(Extracted data begins)

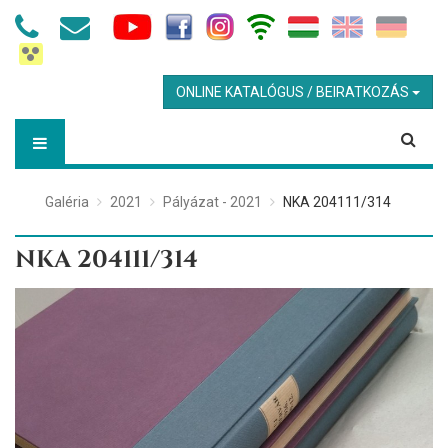
ONLINE KATALÓGUS / BEIRATKOZÁS
Galéria
2021
Pályázat - 2021
NKA 204111/314
NKA 204111/314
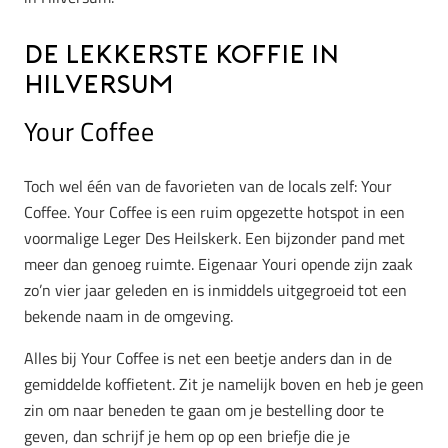
De lekkerste koffie in
Hilversum
Your Coffee
Toch wel één van de favorieten van de locals zelf: Your
Coffee. Your Coffee is een ruim opgezette hotspot in een
voormalige Leger Des Heilskerk. Een bijzonder pand met
meer dan genoeg ruimte. Eigenaar Youri opende zijn zaak
zo’n vier jaar geleden en is inmiddels uitgegroeid tot een
bekende naam in de omgeving.
Alles bij Your Coffee is net een beetje anders dan in de
gemiddelde koffietent. Zit je namelijk boven en heb je geen
zin om naar beneden te gaan om je bestelling door te
geven, dan schrijf je hem op op een briefje die je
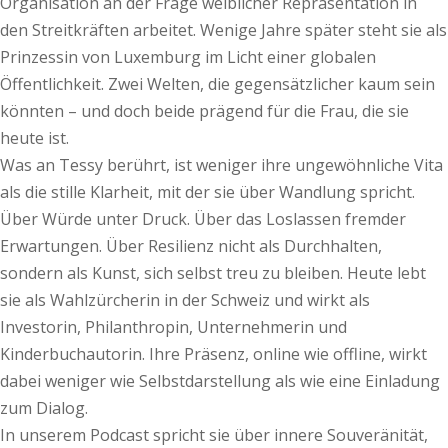
Organisation an der Frage weiblicher Repräsentation in
den Streitkräften arbeitet. Wenige Jahre später steht sie als
Prinzessin von Luxemburg im Licht einer globalen
Öffentlichkeit. Zwei Welten, die gegensätzlicher kaum sein
könnten – und doch beide prägend für die Frau, die sie
heute ist.
Was an Tessy berührt, ist weniger ihre ungewöhnliche Vita
als die stille Klarheit, mit der sie über Wandlung spricht.
Über Würde unter Druck. Über das Loslassen fremder
Erwartungen. Über Resilienz nicht als Durchhalten,
sondern als Kunst, sich selbst treu zu bleiben. Heute lebt
sie als Wahlzürcherin in der Schweiz und wirkt als
Investorin, Phi­­lanthropin, Unternehmerin und
Kinderbuchautorin. Ihre Präsenz, online wie offline, wirkt
dabei weniger wie Selbstdarstellung als wie eine Einladung
zum Dialog.
In unserem Podcast spricht sie über innere Souveränität,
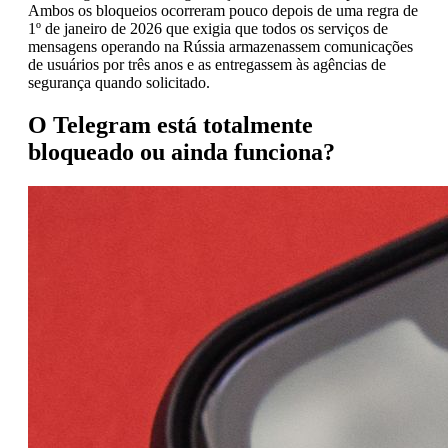
Ambos os bloqueios ocorreram pouco depois de uma regra de
1º de janeiro de 2026 que exigia que todos os serviços de
mensagens operando na Rússia armazenassem comunicações
de usuários por três anos e as entregassem às agências de
segurança quando solicitado.
O Telegram está totalmente
bloqueado ou ainda funciona?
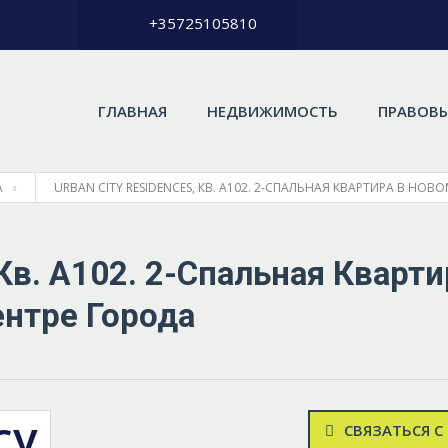
+35725105810
ГЛАВНАЯ
НЕДВИЖИМОСТЬ
ПРАВОВЫ
А
URBAN CITY RESIDENCES, КВ. A102. 2-СПАЛЬНАЯ КВАРТИРА В НОВ
 Кв. A102. 2-Спальная Кварти
нтре Города
су
СВЯЗАТЬСЯ С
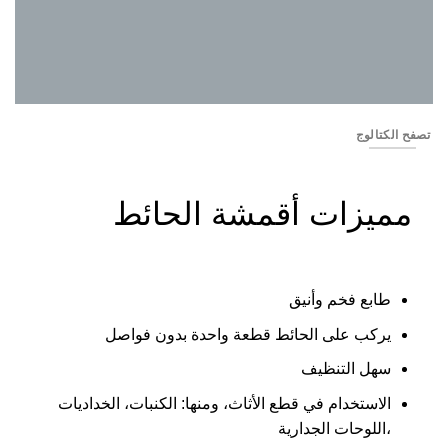
YSS2334-04
تصفح الكتالوج
مميزات أقمشة الحائط
طابع فخم وأنيق
يركب على الحائط قطعة واحدة بدون فواصل
سهل التنظيف
الاستخدام في قطع الأثاث، ومنها: الكنبات، الخداديات
،اللوحات الجدارية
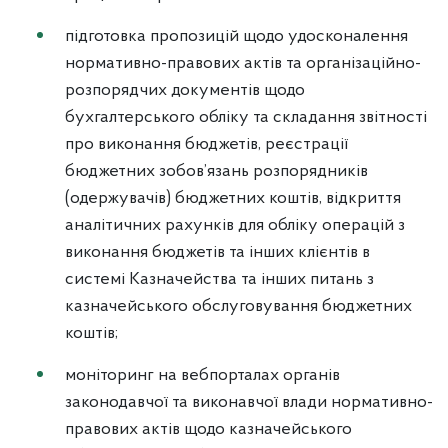
підготовка пропозицій щодо удосконалення
нормативно-правових актів та організаційно-
розпорядчих документів щодо
бухгалтерського обліку та складання звітності
про виконання бюджетів, реєстрації
бюджетних зобов’язань розпорядників
(одержувачів) бюджетних коштів, відкриття
аналітичних рахунків для обліку операцій з
виконання бюджетів та інших клієнтів в
системі Казначейства та інших питань з
казначейського обслуговування бюджетних
коштів;
моніторинг на вебпорталах органів
законодавчої та виконавчої влади нормативно-
правових актів щодо казначейського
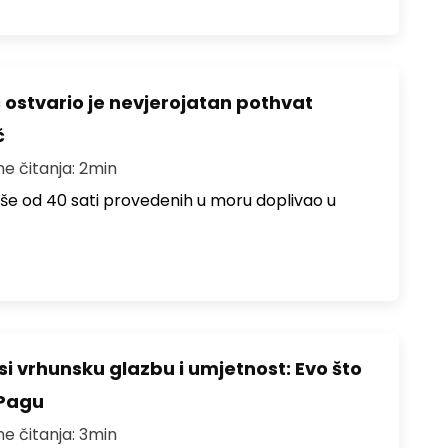
ć ostvario je nevjerojatan pothvat
č
me čitanja: 2min
više od 40 sati provedenih u moru doplivao u
i vrhunsku glazbu i umjetnost: Evo što
 Pagu
me čitanja: 3min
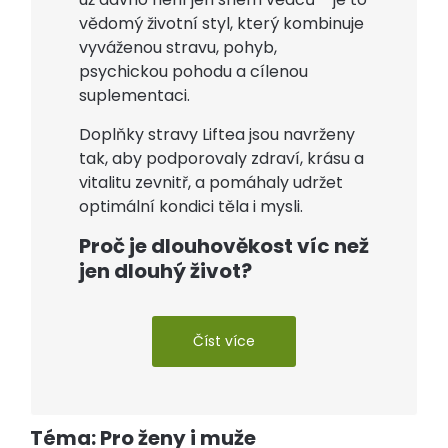
vědomý životní styl, který kombinuje
vyváženou stravu, pohyb,
psychickou pohodu a cílenou
suplementaci.
Doplňky stravy Liftea jsou navrženy
tak, aby podporovaly zdraví, krásu a
vitalitu zevnitř, a pomáhaly udržet
optimální kondici těla i mysli.
Proč je dlouhověkost víc než
jen dlouhý život?
Číst více
Téma: Pro ženy i muže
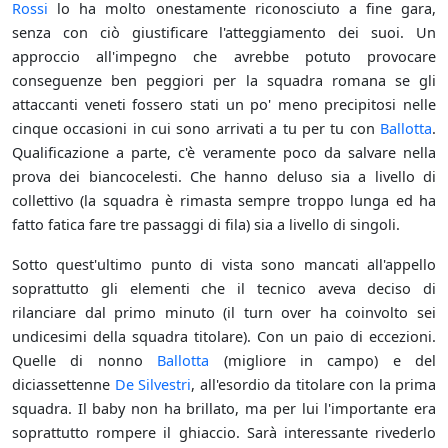
Rossi
lo ha molto onestamente riconosciuto a fine gara,
senza con ciò giustificare l'atteggiamento dei suoi. Un
approccio all'impegno che avrebbe potuto provocare
conseguenze ben peggiori per la squadra romana se gli
attaccanti veneti fossero stati un po' meno precipitosi nelle
cinque occasioni in cui sono arrivati a tu per tu con
Ballotta
.
Qualificazione a parte, c'è veramente poco da salvare nella
prova dei biancocelesti. Che hanno deluso sia a livello di
collettivo (la squadra è rimasta sempre troppo lunga ed ha
fatto fatica fare tre passaggi di fila) sia a livello di singoli.
Sotto quest'ultimo punto di vista sono mancati all'appello
soprattutto gli elementi che il tecnico aveva deciso di
rilanciare dal primo minuto (il turn over ha coinvolto sei
undicesimi della squadra titolare). Con un paio di eccezioni.
Quelle di nonno
Ballotta
(migliore in campo) e del
diciassettenne
De Silvestri
, all'esordio da titolare con la prima
squadra. Il baby non ha brillato, ma per lui l'importante era
soprattutto rompere il ghiaccio. Sarà interessante rivederlo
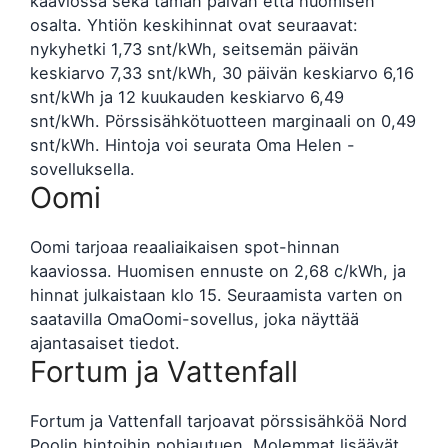
kaaviossa sekä tämän päivän että huomisen
osalta. Yhtiön keskihinnat ovat seuraavat:
nykyhetki 1,73 snt/kWh, seitsemän päivän
keskiarvo 7,33 snt/kWh, 30 päivän keskiarvo 6,16
snt/kWh ja 12 kuukauden keskiarvo 6,49
snt/kWh. Pörssisähkötuotteen marginaali on 0,49
snt/kWh. Hintoja voi seurata Oma Helen -
sovelluksella.
Oomi
Oomi tarjoaa reaaliaikaisen spot-hinnan
kaaviossa. Huomisen ennuste on 2,68 c/kWh, ja
hinnat julkaistaan klo 15. Seuraamista varten on
saatavilla OmaOomi-sovellus, joka näyttää
ajantasaiset tiedot.
Fortum ja Vattenfall
Fortum ja Vattenfall tarjoavat pörssisähköä Nord
Poolin hintoihin pohjautuen. Molemmat lisäävät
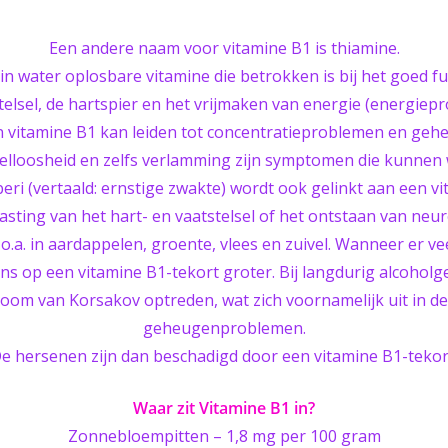
Een andere naam voor vitamine B1 is thiamine.
 in water oplosbare vitamine die betrokken is bij het goed f
elsel, de hartspier en het vrijmaken van energie (energiepro
n vitamine B1 kan leiden tot concentratieproblemen en geh
elloosheid en zelfs verlamming zijn symptomen die kunnen w
ri (vertaald: ernstige zwakte) wordt ook gelinkt aan een vi
asting van het hart- en vaatstelsel of het ontstaan van neu
 o.a. in aardappelen, groente, vlees en zuivel. Wanneer er ve
ns op een vitamine B1-tekort groter. Bij langdurig alcoholg
oom van Korsakov optreden, wat zich voornamelijk uit in de
geheugenproblemen.
e hersenen zijn dan beschadigd door een vitamine B1-tekor
Waar zit Vitamine B1 in?
Zonnebloempitten – 1,8 mg per 100 gram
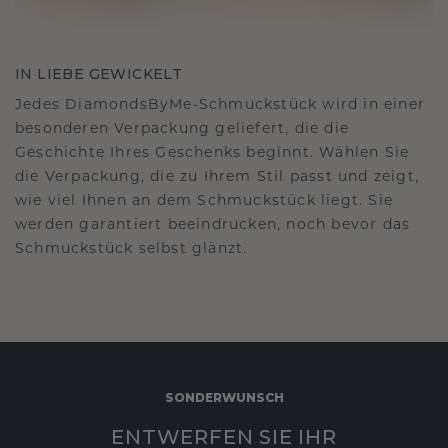
IN LIEBE GEWICKELT
Jedes DiamondsByMe-Schmuckstück wird in einer
besonderen Verpackung geliefert, die die
Geschichte Ihres Geschenks beginnt. Wählen Sie
die Verpackung, die zu Ihrem Stil passt und zeigt,
wie viel Ihnen an dem Schmuckstück liegt. Sie
werden garantiert beeindrucken, noch bevor das
Schmuckstück selbst glänzt.
SONDERWUNSCH
ENTWERFEN SIE IHR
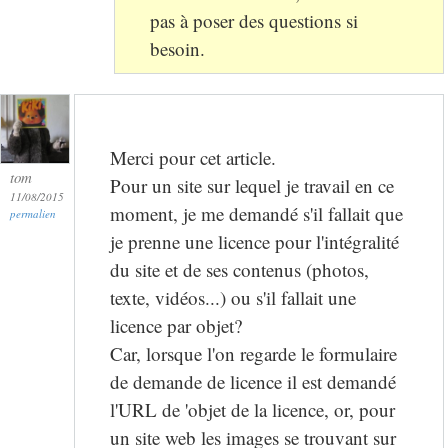
pas à poser des questions si
besoin.
Merci pour cet article.
tom
Pour un site sur lequel je travail en ce
11/08/2015
moment, je me demandé s'il fallait que
permalien
je prenne une licence pour l'intégralité
du site et de ses contenus (photos,
texte, vidéos...) ou s'il fallait une
licence par objet?
Car, lorsque l'on regarde le formulaire
de demande de licence il est demandé
l'URL de 'objet de la licence, or, pour
un site web les images se trouvant sur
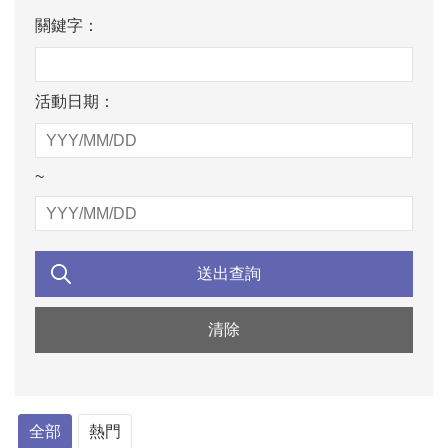
關鍵字：
活動日期：
~
全部
熱門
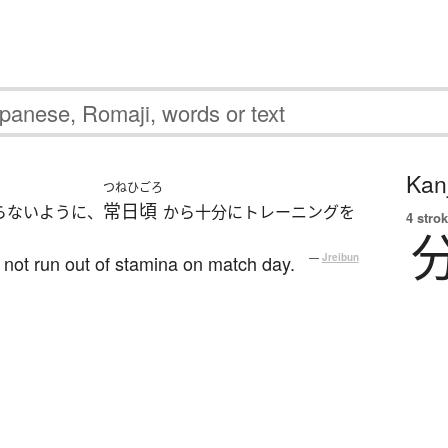
Kanj
つねひごろ
常日頃
らないように、
から十分にトレーニングを
4 strok
will not run out of stamina on match day.
—
Jreibun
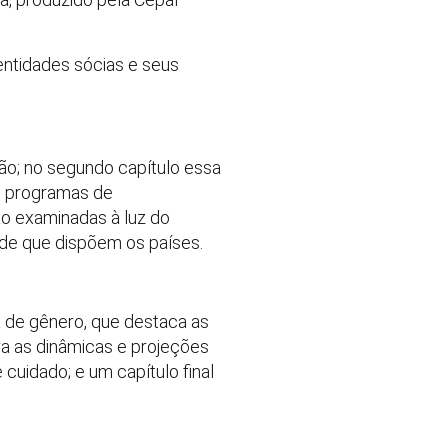
 entidades sócias e seus
ião; no segundo capítulo essa
 e programas de
são examinadas à luz do
 de que dispõem os países.
a de gênero, que destaca as
ra as dinâmicas e projeções
uidado; e um capítulo final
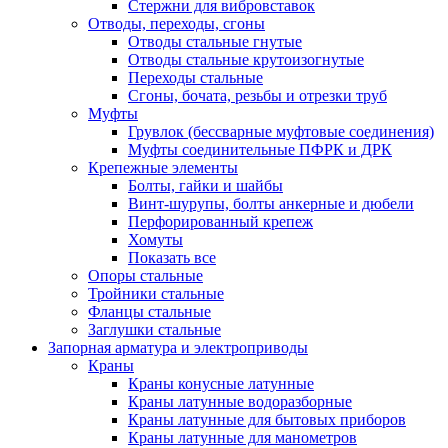
Стержни для вибровставок
Отводы, переходы, сгоны
Отводы стальные гнутые
Отводы стальные крутоизогнутые
Переходы стальные
Сгоны, бочата, резьбы и отрезки труб
Муфты
Грувлок (бессварные муфтовые соединения)
Муфты соединительные ПФРК и ДРК
Крепежные элементы
Болты, гайки и шайбы
Винт-шурупы, болты анкерные и дюбели
Перфорированный крепеж
Хомуты
Показать все
Опоры стальные
Тройники стальные
Фланцы стальные
Заглушки стальные
Запорная арматура и электроприводы
Краны
Краны конусные латунные
Краны латунные водоразборные
Краны латунные для бытовых приборов
Краны латунные для манометров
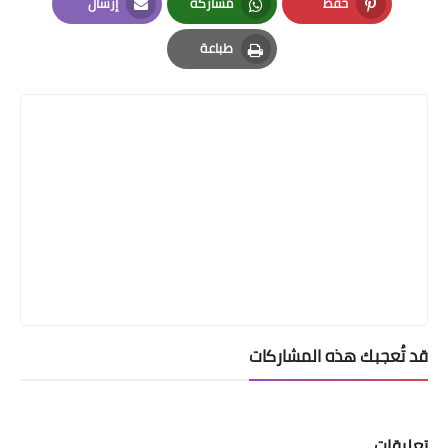
حفظ
مشاركة
إرسال
Email
Whatsapp
Pinterest
طباعة
Print
قد تُعجبك هذه المشاركات
تعليقات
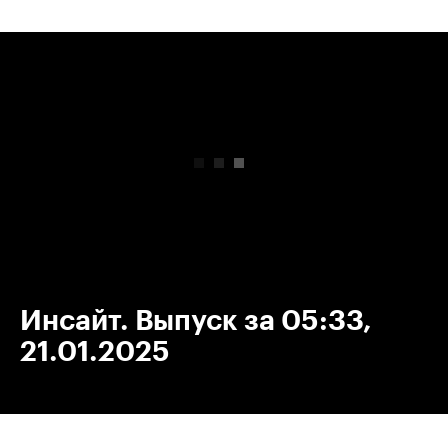
00:00
/
00:00
Инсайт. Выпуск за 05:33,
21.01.2025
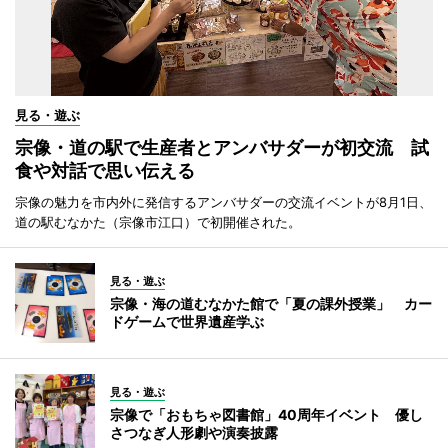
見る・遊ぶ
宗像・道の駅で生産者とアンバサダーが初交流 試
食や対話で思い伝える
宗像の魅力を市内外に発信するアンバサダーの交流イベントが8月1日、
道の駅むなかた（宗像市江口）で初開催された。
見る・遊ぶ
宗像・海の道むなかた館で「夏の課外授業」 カー
ドゲームで世界遺産学ぶ
見る・遊ぶ
宗像で「おもちゃ図書館」40周年イベント 優し
さつなぎ人形劇や演奏披露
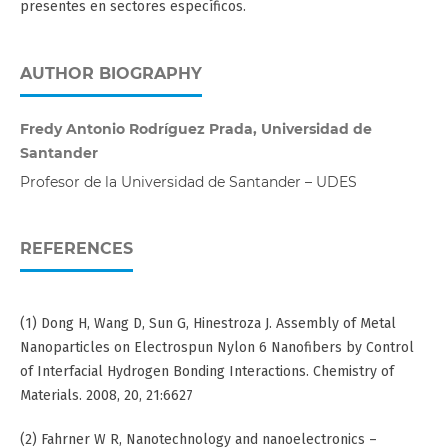
presentes en sectores específicos.
AUTHOR BIOGRAPHY
Fredy Antonio Rodríguez Prada, Universidad de
Santander
Profesor de la Universidad de Santander – UDES
REFERENCES
(1) Dong H, Wang D, Sun G, Hinestroza J. Assembly of Metal
Nanoparticles on Electrospun Nylon 6 Nanofibers by Control
of Interfacial Hydrogen Bonding Interactions. Chemistry of
Materials. 2008, 20, 21:6627
(2) Fahrner W R, Nanotechnology and nanoelectronics –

(Extracted data ends)

• _Work instructions_: Leave the pictures out, and transcribe exactly the lines above starting at the one that contains "Oomi tarjoaa reaaliaikaisen spot-hinnan" and ending at the one that contains "Geschichte Ihres Geschenks".

• _Reply_:
Oomi tarjoaa reaaliaikaisen spot-hinnan
kaaviossa. Huomisen ennuste on 2,68 c/kWh, ja
hinnat julkaistaan klo 15. Seuraamista varten on
saatavilla OmaOomi-sovellus, joka näyttää
ajantasaiset tiedot.
Fortum ja Vattenfall
Fortum ja Vattenfall tarjoavat pörssisähköä Nord
Poolin hintoihin pohjautuen. Molemmat lisäävät
Een andere naam voor vitamine B1 is thiamine.
 in water oplosbare vitamine die betrokken is bij het goed f
elsel, de hartspier en het vrijmaken van energie (energiepro
n vitamine B1 kan leiden tot concentratieproblemen en geh
elloosheid en zelfs verlamming zijn symptomen die kunnen w
ri (vertaald: ernstige zwakte) wordt ook gelinkt aan een vi
asting van het hart- en vaatstelsel of het ontstaan van neu
 o.a. in aardappelen, groente, vlees en zuivel. Wanneer er ve
ns op een vitamine B1-tekort groter. Bij langdurig alcoholg
oom van Korsakov optreden, wat zich voornamelijk uit in de
geheugenproblemen.
e hersenen zijn dan beschadigd door een vitamine B1-tekor
Waar zit Vitamine B1 in?
Zonnebloempitten – 1,8 mg per 100 gram
IN LIEBE GEWICKELT
Jedes DiamondsByMe-Schmuckstück wird in einer
besonderen Verpackung geliefert, die die
Geschichte Ihres Geschenks beginnt. Wählen Sie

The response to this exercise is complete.